### Exercise prompt
Starting at the line that holds "Η ελπίδα χρειάζεται τόλμη, του", quote every line through the end of the records, both boundary lines included. Omit the pictures.

Saved entries:
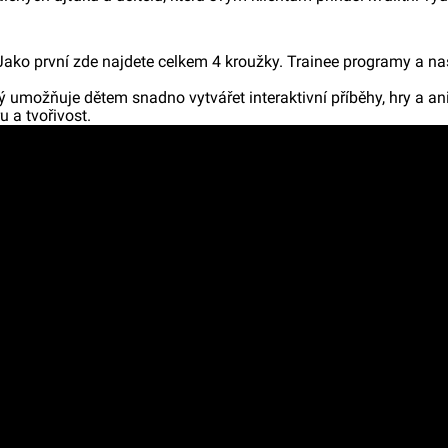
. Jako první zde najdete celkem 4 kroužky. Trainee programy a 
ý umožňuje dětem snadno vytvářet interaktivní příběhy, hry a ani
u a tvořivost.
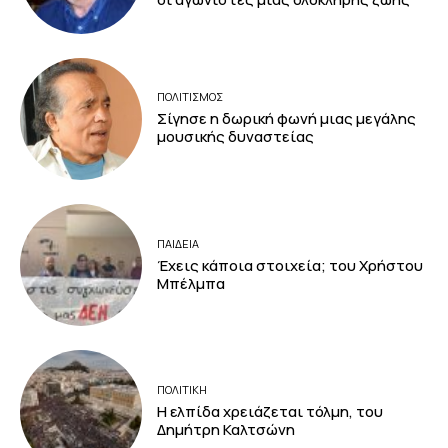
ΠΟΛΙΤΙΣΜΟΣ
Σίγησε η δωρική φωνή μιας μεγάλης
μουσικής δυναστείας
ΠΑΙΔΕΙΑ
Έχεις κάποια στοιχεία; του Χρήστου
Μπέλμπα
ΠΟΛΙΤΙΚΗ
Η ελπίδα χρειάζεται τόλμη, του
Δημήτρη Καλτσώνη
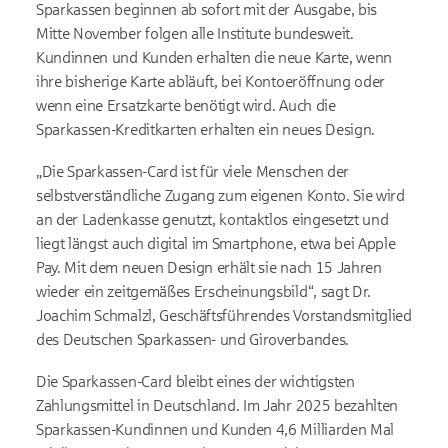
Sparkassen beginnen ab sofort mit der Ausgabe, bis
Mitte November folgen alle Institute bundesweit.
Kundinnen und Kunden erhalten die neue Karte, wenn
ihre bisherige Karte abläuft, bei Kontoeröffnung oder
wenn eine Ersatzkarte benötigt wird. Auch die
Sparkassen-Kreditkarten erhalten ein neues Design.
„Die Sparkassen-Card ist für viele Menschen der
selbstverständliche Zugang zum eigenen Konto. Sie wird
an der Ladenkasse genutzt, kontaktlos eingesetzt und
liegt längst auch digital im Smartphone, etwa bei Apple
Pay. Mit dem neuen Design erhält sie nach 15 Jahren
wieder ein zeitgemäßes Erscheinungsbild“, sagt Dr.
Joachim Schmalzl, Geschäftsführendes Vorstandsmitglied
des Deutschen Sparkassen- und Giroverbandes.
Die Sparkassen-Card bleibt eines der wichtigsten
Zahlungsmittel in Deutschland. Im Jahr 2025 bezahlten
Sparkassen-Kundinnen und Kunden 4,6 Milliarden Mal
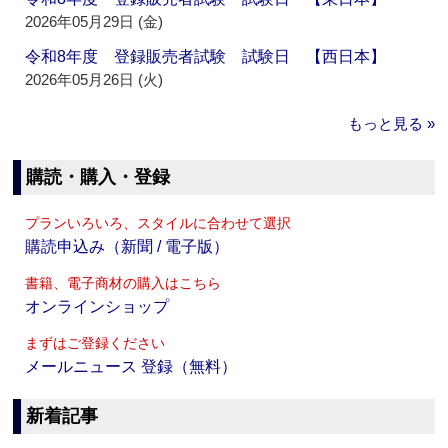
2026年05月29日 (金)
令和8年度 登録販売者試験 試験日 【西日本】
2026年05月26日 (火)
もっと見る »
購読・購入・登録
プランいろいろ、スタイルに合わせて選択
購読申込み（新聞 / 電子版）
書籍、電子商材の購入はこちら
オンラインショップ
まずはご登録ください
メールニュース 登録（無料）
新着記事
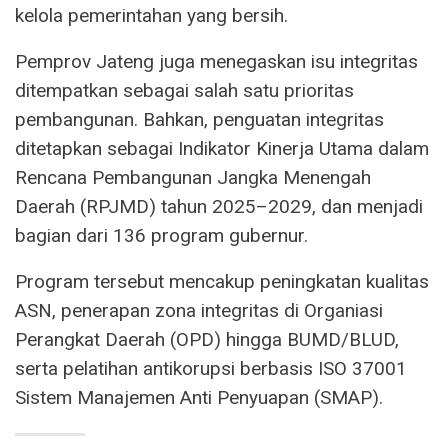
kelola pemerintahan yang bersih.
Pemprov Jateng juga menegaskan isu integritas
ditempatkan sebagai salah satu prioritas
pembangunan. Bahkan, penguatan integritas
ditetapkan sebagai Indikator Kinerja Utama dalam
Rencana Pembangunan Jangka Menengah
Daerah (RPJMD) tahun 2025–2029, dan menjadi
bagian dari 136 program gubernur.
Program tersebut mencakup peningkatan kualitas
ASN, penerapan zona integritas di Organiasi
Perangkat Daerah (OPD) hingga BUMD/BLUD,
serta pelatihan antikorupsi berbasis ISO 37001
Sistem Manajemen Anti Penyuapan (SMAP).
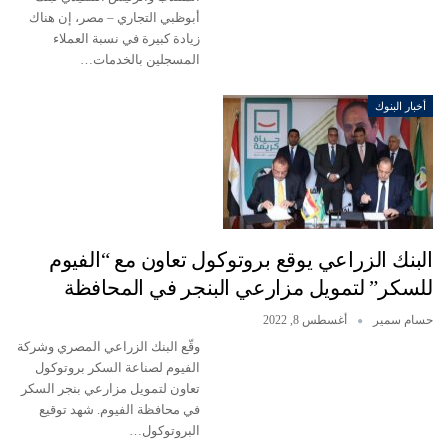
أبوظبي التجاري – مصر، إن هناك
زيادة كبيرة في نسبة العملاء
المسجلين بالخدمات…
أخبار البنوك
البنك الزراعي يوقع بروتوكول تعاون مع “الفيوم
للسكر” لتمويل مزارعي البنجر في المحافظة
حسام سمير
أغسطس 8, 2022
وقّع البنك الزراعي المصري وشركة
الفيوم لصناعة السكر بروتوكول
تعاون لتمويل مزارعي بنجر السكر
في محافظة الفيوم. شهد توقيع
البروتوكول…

### Reply to the task
Η ελπίδα χρειάζεται τόλμη, του
Δημήτρη Καλτσώνη
Sparkassen beginnen ab sofort mit der Ausgabe, bis
Mitte November folgen alle Institute bundesweit.
Kundinnen und Kunden erhalten die neue Karte, wenn
ihre bisherige Karte abläuft, bei Kontoeröffnung oder
wenn eine Ersatzkarte benötigt wird. Auch die
Sparkassen-Kreditkarten erhalten ein neues Design.
„Die Sparkassen-Card ist für viele Menschen der
selbstverständliche Zugang zum eigenen Konto. Sie wird
an der Ladenkasse genutzt, kontaktlos eingesetzt und
liegt längst auch digital im Smartphone, etwa bei Apple
Pay. Mit dem neuen Design erhält sie nach 15 Jahren
wieder ein zeitgemäßes Erscheinungsbild“, sagt Dr.
Joachim Schmalzl, Geschäftsführendes Vorstandsmitglied
des Deutschen Sparkassen- und Giroverbandes.
Die Sparkassen-Card bleibt eines der wichtigsten
Zahlungsmittel in Deutschland. Im Jahr 2025 bezahlten
Sparkassen-Kundinnen und Kunden 4,6 Milliarden Mal
2026年05月29日 (金)
令和8年度 登録販売者試験 試験日 【西日本】
2026年05月26日 (火)
もっと見る »
購読・購入・登録
プランいろいろ、スタイルに合わせて選択
購読申込み（新聞 / 電子版）
書籍、電子商材の購入はこちら
オンラインショップ
まずはご登録ください
メールニュース 登録（無料）
新着記事
kelola pemerintahan yang bersih.
Pemprov Jateng juga menegaskan isu integritas
ditempatkan sebagai salah satu prioritas
pembangunan. Bahkan, penguatan integritas
ditetapkan sebagai Indikator Kinerja Utama dalam
Rencana Pembangunan Jangka Menengah
Daerah (RPJMD) tahun 2025–2029, dan menjadi
bagian dari 136 program gubernur.
Program tersebut mencakup peningkatan kualitas
ASN, penerapan zona integritas di Organiasi
Perangkat Daerah (OPD) hingga BUMD/BLUD,
serta pelatihan antikorupsi berbasis ISO 37001
Sistem Manajemen Anti Penyuapan (SMAP).
أبوظبي التجاري – مصر، إن هناك
زيادة كبيرة في نسبة العملاء
المسجلين بالخدمات…
أخبار البنوك
البنك الزراعي يوقع بروتوكول تعاون مع “الفيوم
للسكر” لتمويل مزارعي البنجر في المحافظة
حسام سمير
أغسطس 8, 2022
وقّع البنك الزراعي المصري وشركة
الفيوم لصناعة السكر بروتوكول
تعاون لتمويل مزارعي بنجر السكر
في محافظة الفيوم. شهد توقيع
البروتوكول…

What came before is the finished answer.